Nuestros historiadores económicos, entre ellos, Gabriel Tortella, han insistido en que una de las causas de nuestro retraso económico podría radicar en que en España hayan sido raros los empresarios que arriesgan, innovando, y ello tendría que ver con el nivel educativo, y barrunto que también con el tipo de universidad en la que han estudiado. La tradicional española se ceñía a preparar los programas de oposiciones para convertirse en funcionario. La crisis actual queda patente cuando el número de egresados que puede acoger el Estado en relación con los titulados es insignificante, sin que por ello la enseñanza impartida apenas haya modificado las viejas pautas.

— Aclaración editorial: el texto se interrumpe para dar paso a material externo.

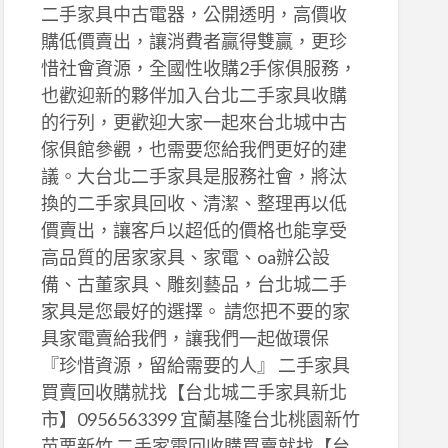
二手家具中古電器，公開透明，高價收
購低價賣出，讓消費者贏得雙贏，更珍
惜社會資源，全國性收購2手傢俱服務，
也歡迎新的夥伴加入台北二手家具收購
的行列，更歡迎大家一起來台北城中古
傢俱館參觀，也需要您給我們更好的建
議。大台北二手家具是服務社會，將汰
換的二手家具回收、清潔、整理再以低
價賣出，讓客戶以超低的價格也能享受
高品質的居家家具、家電、oa辦公設
備、古董家具、雕刻藝品，台北城二手
家具是您最好的選擇。 請您把不要的家
具家電賣給我們，讓我們一起做環保
『珍惜資源，留給需要的人』 二手家具
買賣回收購就找【台北城二手家具新北
市】0956563399 宜蘭基隆台北桃園新竹
苗栗新竹 二手家電回收購買賣就找【台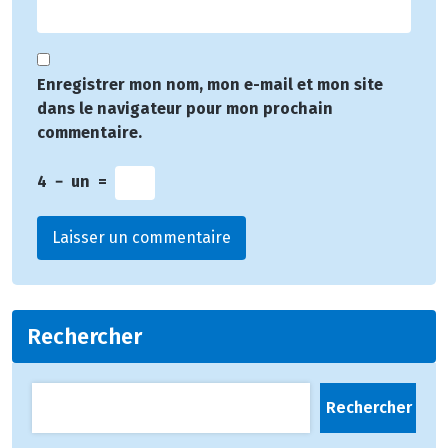
Enregistrer mon nom, mon e-mail et mon site
dans le navigateur pour mon prochain
commentaire.
4
−
un
=
Rechercher
Rechercher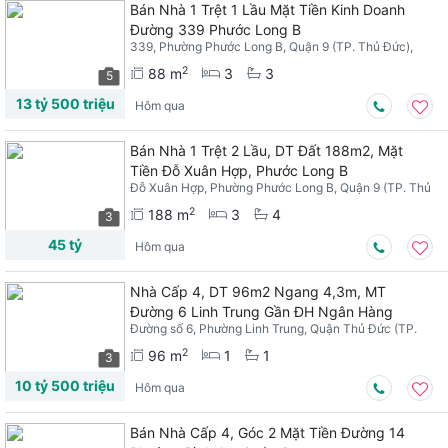
Bán Nhà 1 Trệt 1 Lầu Mặt Tiền Kinh Doanh
Đường 339 Phước Long B
339, Phường Phước Long B, Quận 9 (TP. Thủ Đức),
TPHCM
2
88 m
3
3
5
13 tỷ 500 triệu
Hôm qua
Bán Nhà 1 Trệt 2 Lầu, DT Đất 188m2, Mặt
Tiền Đỗ Xuân Hợp, Phước Long B
Đỗ Xuân Hợp, Phường Phước Long B, Quận 9 (TP. Thủ
Đức), TPHCM
2
188 m
3
4
3
45 tỷ
Hôm qua
Nhà Cấp 4, DT 96m2 Ngang 4,3m, MT
Đường 6 Linh Trung Gần ĐH Ngân Hàng
Đường số 6, Phường Linh Trung, Quận Thủ Đức (TP.
Thủ Đức), TPHCM
2
96 m
1
1
3
10 tỷ 500 triệu
Hôm qua
Bán Nhà Cấp 4, Góc 2 Mặt Tiền Đường 14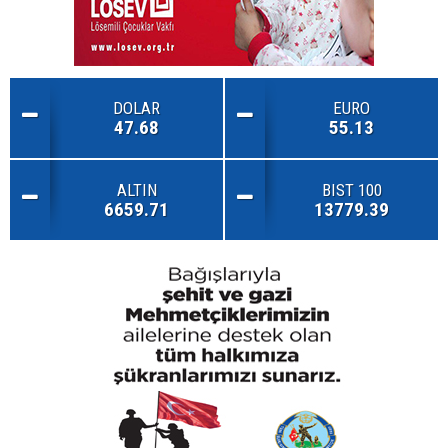
DOLAR
EURO
47.68
55.13
ALTIN
BIST 100
6659.71
13779.39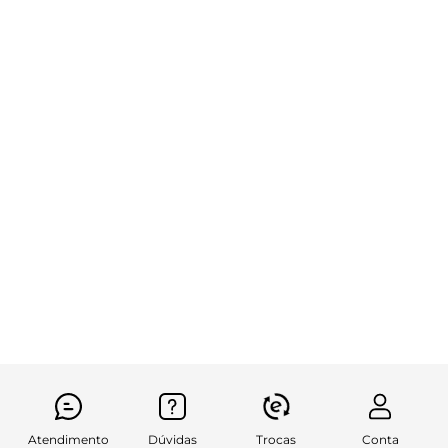
Atendimento
Dúvidas
Trocas
Conta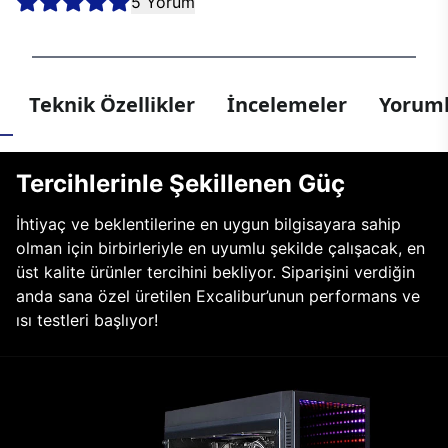
5 Yorum
Teknik Özellikler
İncelemeler
Yoruml
Tercihlerinle Şekillenen Güç
İhtiyaç ve beklentilerine en uygun bilgisayara sahip
olman için birbirleriyle en uyumlu şekilde çalışacak, en
üst kalite ürünler tercihini bekliyor. Siparişini verdiğin
anda sana özel üretilen Excalibur’unun performans ve
ısı testleri başlıyor!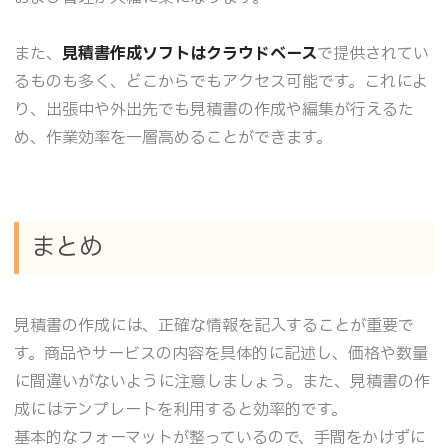
また、
見積書作成ソフトはクラウドベース
で提供されてい
るものも多く、どこからでもアクセス可能です。これによ
り、出張中や外出先でも見積書の作成や編集が行えるた
め、作業効率を一層高めることができます。
まとめ
見積書の作成には、正確な情報を記入することが重要で
す。商品やサービスの内容を具体的に記述し、価格や数量
に間違いがないように注意しましょう。また、見積書の作
成にはテンプレートを利用すると効率的です。
基本的なフォーマットが整っているので、手間をかけずに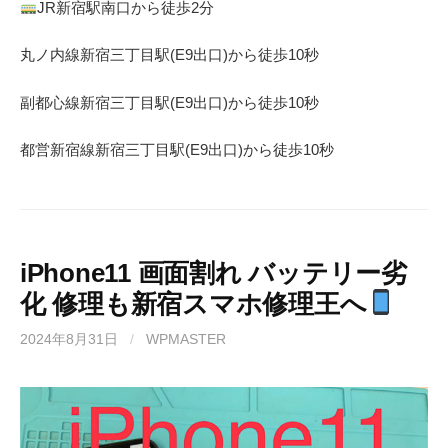
JR
新宿駅南口から徒歩
2
分
丸ノ内線
新宿三丁目駅(
E9
出口)から徒歩
10
秒
副都心線
新宿三丁目駅(
E9
出口)から徒歩
10
秒
都営新宿線
新宿三丁目駅(
E9
出口)から徒歩
10
秒
iPhone11 画面割れ バッテリー劣
化 修理も新宿スマホ修理王へ
2024年8月31日
/
WPMASTER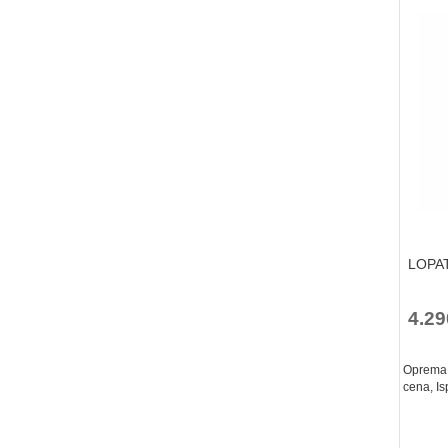
LOPAT
4.29
Oprema z
cena, Is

Nuestro modelo de Universidad tal vez explique el que hasta nuestros días la mayor debilidad de nuestra economía se manifieste en la exigüidad de patentes españolas. El que inventen ellos lamentablemente sigue siendo norma básica de nuestras empresas.

El segundo argumento que he oído de mis colegas españoles es que una Universidad que vinculase la enseñanza a la investigación con el objetivo primordial de enseñar a preguntar es una meta inalcanzable en universidades masificadas que cuentan con muy pocos recursos. De ahí que antes de plantear cualquier cambio revolucionario sea imprescindible aumentar las plazas de docentes y sobre todo mejorar la financiación. A ello cabe replicar que en las seis universidades públicas de la Comunidad de Madrid, de 1995 a 2004 las transferencias han pasado de 440 millones de euros en 1996 a 916 programados para el 2005, es decir, un incremento del 108%; el número de docentes e investigadores en el mismo periodo ha aumentado en un 23%, mientras que el número de alumnos ha disminuido en un 8%, con lo que la relación de un profesor por número de alumnos ha pasado de 15,46 a 12,04, cuando la media europea es de 17. En 1996 un estudiante pagaba 652 euros de matrícula al año y la comunidad contribuía con 2.241, el 77% de los costes; en 2004, el alumno paga 978 euros, y la comunidad autónoma, 4.670, es decir, el 83%.

Pues bien, pese a estos datos, nada ha cambiado en el modelo de Universidad, basado en planes de estudios que se cambian continuamente, en los que las asignaturas se siguen impartiendo en la horita de clase. Las demandas que cuentan con un consenso mayoritario siguen siendo mejorar la financiación, garantizar un puesto permanente a todas las personas empleadas y respeto por la autonomía universitaria, sin que nadie de fuera se inmiscuya con propuestas extravagantes. Me temo lo peor, que los gobiernos autonómicos se dobleguen a los deseos de los rectores, portavoces elegidos de los distintos estamentos universitarios a los que se deben, y que apoyen sus demandas, que en el fondo son dos. De parte del personal docente, que una vez garantizado el puesto de trabajo vitalicio, no se controle la calidad de la enseñanza ni la de la investigación y, reconociendo las diferencias que se derivan de las distintas categorías, las ayudas se repartan por igual. De parte de los estudiantes la única exigencia es que sin demasiado esfuerzo puedan obtener el título en el plazo más breve posible. La contradicción que señalaba al comienzo desemboca en una segunda: modernización y autonomía de la Universidad parecen incompatibles.

Ignacio Sotelo es catedrático excedente de Sociología.